→ **What to produce**:
Find the line with "Medicine and Science" in the records below. Copy it and every line after it, up to and including the line with "Affairs, United Health Group".

→ **Records for processing**:
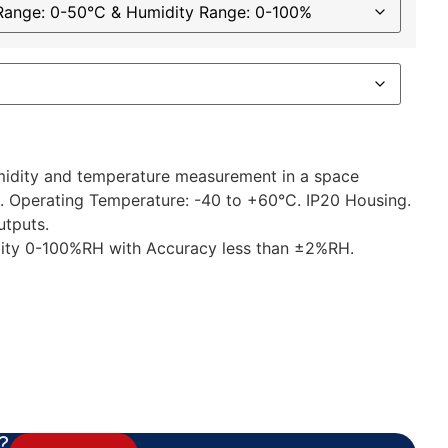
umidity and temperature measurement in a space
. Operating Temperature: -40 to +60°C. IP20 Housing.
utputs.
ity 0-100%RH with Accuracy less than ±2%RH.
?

* * *

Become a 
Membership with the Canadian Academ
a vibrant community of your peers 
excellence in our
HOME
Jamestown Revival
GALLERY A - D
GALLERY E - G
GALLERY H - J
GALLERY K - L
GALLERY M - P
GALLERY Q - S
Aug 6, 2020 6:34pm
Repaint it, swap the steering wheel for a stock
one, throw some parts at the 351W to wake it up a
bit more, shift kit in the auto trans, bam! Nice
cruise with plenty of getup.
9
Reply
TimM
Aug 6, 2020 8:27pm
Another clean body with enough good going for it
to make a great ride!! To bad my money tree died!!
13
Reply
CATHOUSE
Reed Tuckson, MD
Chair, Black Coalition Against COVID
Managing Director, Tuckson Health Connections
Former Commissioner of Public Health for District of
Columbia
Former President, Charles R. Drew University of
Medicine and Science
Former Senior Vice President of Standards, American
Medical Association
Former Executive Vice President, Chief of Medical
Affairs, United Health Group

---

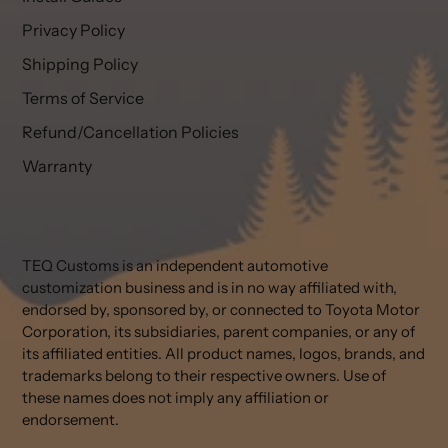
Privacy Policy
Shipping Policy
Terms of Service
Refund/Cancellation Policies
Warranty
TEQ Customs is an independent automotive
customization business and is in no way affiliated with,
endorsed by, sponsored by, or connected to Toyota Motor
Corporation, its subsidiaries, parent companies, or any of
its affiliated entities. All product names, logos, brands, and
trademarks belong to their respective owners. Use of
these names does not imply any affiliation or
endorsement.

→ **Result**:
Medicine and Science
Former Senior Vice President of Standards, American
Medical Association
Former Executive Vice President, Chief of Medical
Affairs, United Health Group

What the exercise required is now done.